### [How to complete this task]
Word for word, repeat the entries, minus the pictures.

:: Working data

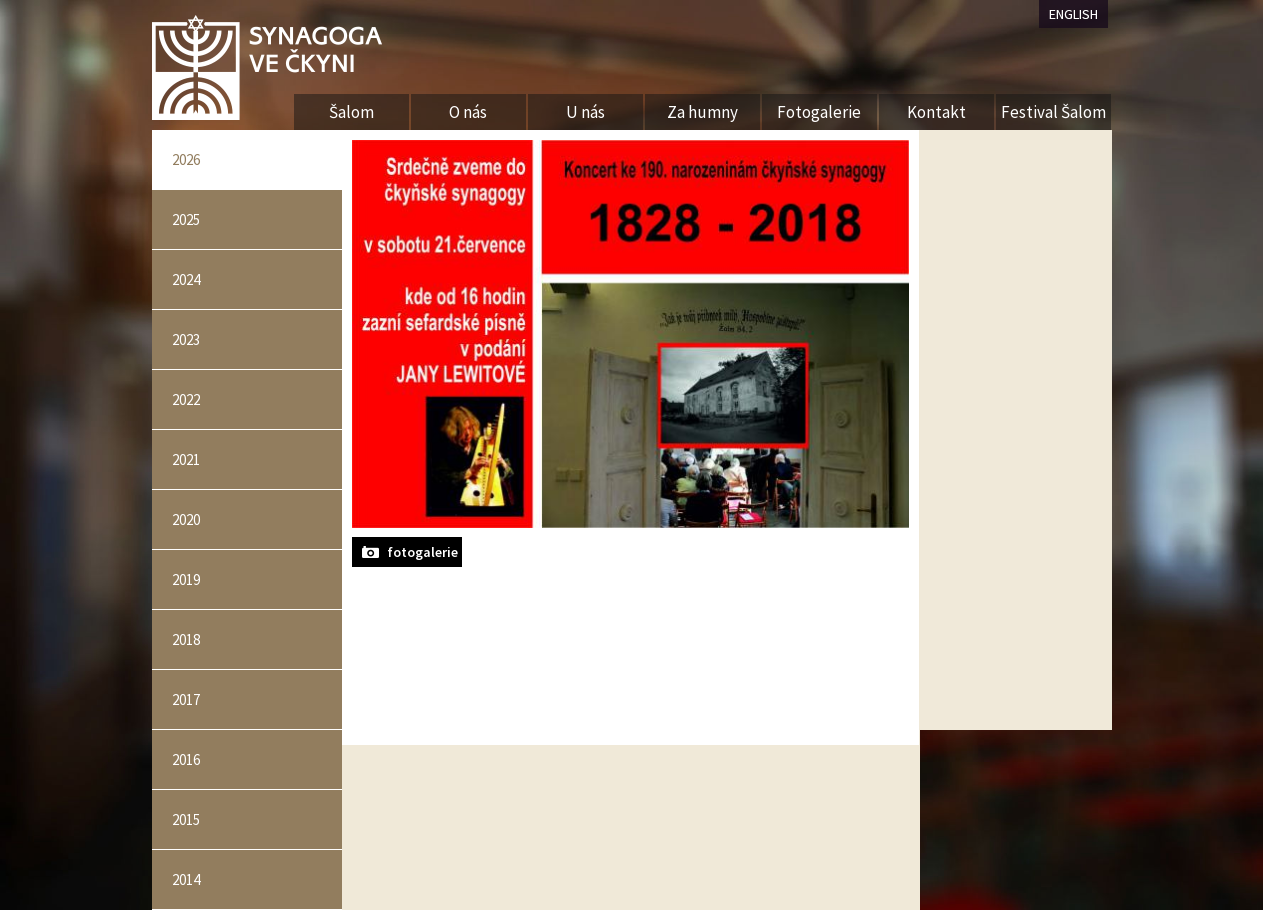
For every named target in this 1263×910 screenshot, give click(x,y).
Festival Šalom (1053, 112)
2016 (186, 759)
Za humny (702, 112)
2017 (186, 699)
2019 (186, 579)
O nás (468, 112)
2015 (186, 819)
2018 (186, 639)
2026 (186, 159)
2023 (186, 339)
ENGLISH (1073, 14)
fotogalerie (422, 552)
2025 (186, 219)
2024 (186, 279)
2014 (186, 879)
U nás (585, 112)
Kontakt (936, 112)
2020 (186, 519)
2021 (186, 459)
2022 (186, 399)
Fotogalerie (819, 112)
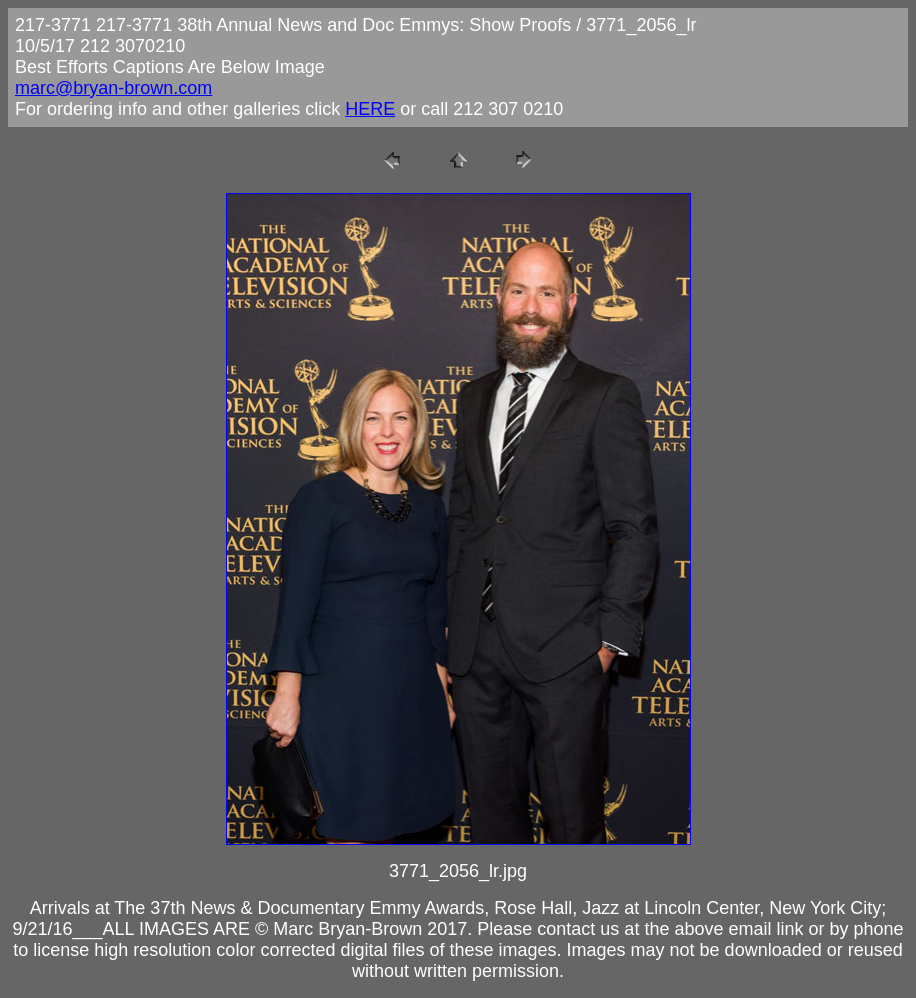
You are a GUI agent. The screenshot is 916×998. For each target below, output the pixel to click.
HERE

::::

### [Solution to the problem]
For every named target in this 1263×910 screenshot, give click(x,y).
Festival Šalom (1053, 112)
2016 (186, 759)
Za humny (702, 112)
2017 (186, 699)
2019 (186, 579)
O nás (468, 112)
2015 (186, 819)
2018 (186, 639)
2026 (186, 159)
2023 (186, 339)
ENGLISH (1073, 14)
fotogalerie (422, 552)
2025 (186, 219)
2024 (186, 279)
2014 (186, 879)
U nás (585, 112)
Kontakt (936, 112)
2020 (186, 519)
2021 (186, 459)
2022 (186, 399)
Fotogalerie (819, 112)
You are a GUI agent. The screenshot is 916×998. For each target below, output the pixel to click.
HERE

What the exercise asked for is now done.